§ GOAL OF THE EXERCISE:
Return the records word for word. Any pictures in them are not part of the copy.

§ MATERIAL FOR THIS TASK:

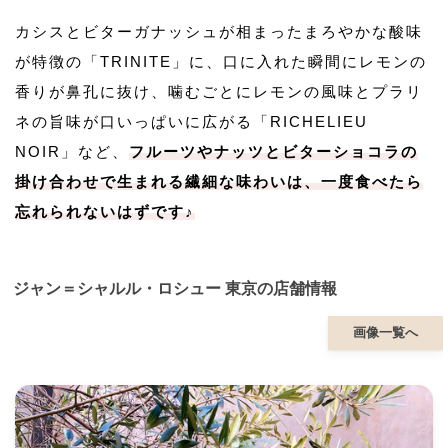
カシスとビターガナッシュが相まったまろやかな酸味
が特徴の「TRINITE」に、口に入れた瞬間にレモンの
香りが鼻孔に抜け、噛むごとにレモンの風味とプラリ
ネの旨味が口いっぱいに広がる「RICHELIEU
NOIR」など、
フルーツやナッツとビターショコラの
掛け合わせで生まれる繊細な味わいは、一度食べたら
忘れられないはずです♪
ジャン＝シャルル・ロシュー 東京の店舗情報
画像一覧へ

§ TASK ANSWER:
カシスとビターガナッシュが相まったまろやかな酸味
が特徴の「TRINITE」に、口に入れた瞬間にレモンの
香りが鼻孔に抜け、噛むごとにレモンの風味とプラリ
ネの旨味が口いっぱいに広がる「RICHELIEU
NOIR」など、
フルーツやナッツとビターショコラの
掛け合わせで生まれる繊細な味わいは、一度食べたら
忘れられないはずです♪
ジャン＝シャルル・ロシュー 東京の店舗情報
画像一覧へ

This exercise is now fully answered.